He said that the third quarter was bad (precise figures will be announced on October 14) and that neither a recovery of the European auto market nor an end to the new car pricing battle is in sight.
Henderson said in an interview with Automobilwoche that as a result of all this, General Motors will lose money in Europe for the fifth consecutive year.
He called the situation "totally unacceptable" and said that the company's biggest problems are overcapacity and low productivity at several plants.
GME President Carl-Peter Forster told Automobilwoche that the Ruesselsheim plant's productivity is still 35 percent lower than that of the most productive plant in Europe, despite the progress made with the Olympia restructuring program.

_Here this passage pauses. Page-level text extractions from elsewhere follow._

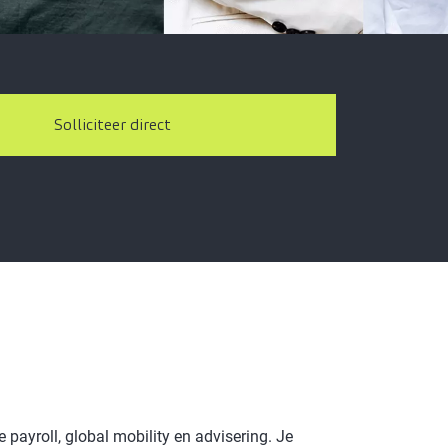
Solliciteer direct
e payroll, global mobility en advisering. Je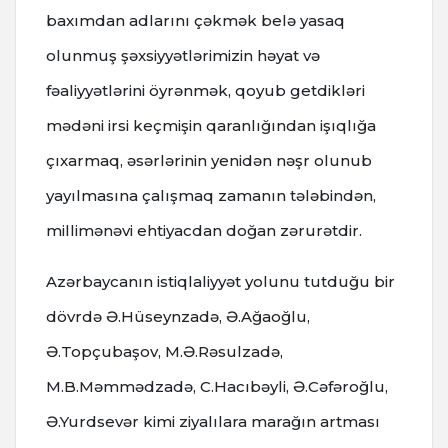
baxımdan adlarını çəkmək belə yasaq
olunmuş şəxsiyyətlərimizin həyat və
fəaliyyətlərini öyrənmək, qoyub getdikləri
mədəni irsi keçmişin qaranlığından işıqlığa
çıxarmaq, əsərlərinin yenidən nəşr olunub
yayılmasına çalışmaq zamanın tələbindən,
millimənəvi ehtiyacdan doğan zərurətdir.
Azərbaycanın istiqlaliyyət yolunu tutduğu bir
dövrdə Ə.Hüseynzadə, Ə.Ağaoğlu,
Ə.Topçubaşov, M.Ə.Rəsulzadə,
M.B.Məmmədzadə, C.Hacıbəyli, Ə.Cəfəroğlu,
Ə.Yurdsevər kimi ziyalılara marağın artması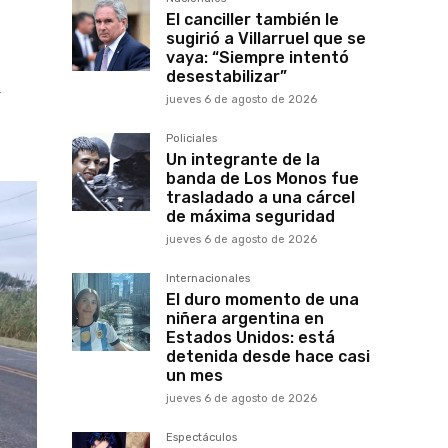
El canciller también le
sugirió a Villarruel que se
vaya: “Siempre intentó
desestabilizar”
a
jueves 6 de agosto de 2026
Policiales
Un integrante de la
banda de Los Monos fue
trasladado a una cárcel
de máxima seguridad
jueves 6 de agosto de 2026
Internacionales
El duro momento de una
niñera argentina en
Estados Unidos: está
detenida desde hace casi
un mes
jueves 6 de agosto de 2026
Espectáculos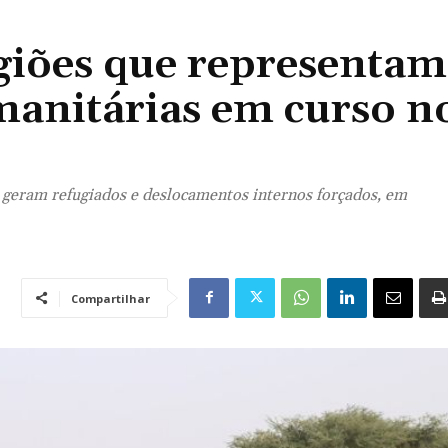
egiões que representam
manitárias em curso n
e geram refugiados e deslocamentos internos forçados, em
Compartilhar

Forster said: "If we manufactured the Vectra in Eisenach instead of Ruesselsheim it would cost us only half as much."
He said that the group could no longer afford the combination of "low productivity and high wage costs" in Germany.

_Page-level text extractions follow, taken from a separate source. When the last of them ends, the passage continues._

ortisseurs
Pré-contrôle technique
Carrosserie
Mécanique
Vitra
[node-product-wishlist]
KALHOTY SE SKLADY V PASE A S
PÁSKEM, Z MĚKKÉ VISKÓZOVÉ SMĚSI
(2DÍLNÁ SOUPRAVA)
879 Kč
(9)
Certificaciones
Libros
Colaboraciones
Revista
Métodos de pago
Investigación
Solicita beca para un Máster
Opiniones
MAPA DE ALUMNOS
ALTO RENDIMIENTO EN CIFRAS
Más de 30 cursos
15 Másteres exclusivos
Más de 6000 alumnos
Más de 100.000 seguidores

"We need to be in motion," the former Opel boss told the representatives of the works council, with whom further austerity measures are being discussed.
During the negotiations Forster contradicted Klaus Franz, the head of the works council ,who said that plant closures in Europe and layoffs are out of the question because of the European outline agreement. He said, "Franz should know better."
Forster said that plant closures are not idle threats. And if there is no other way then layoffs will occur.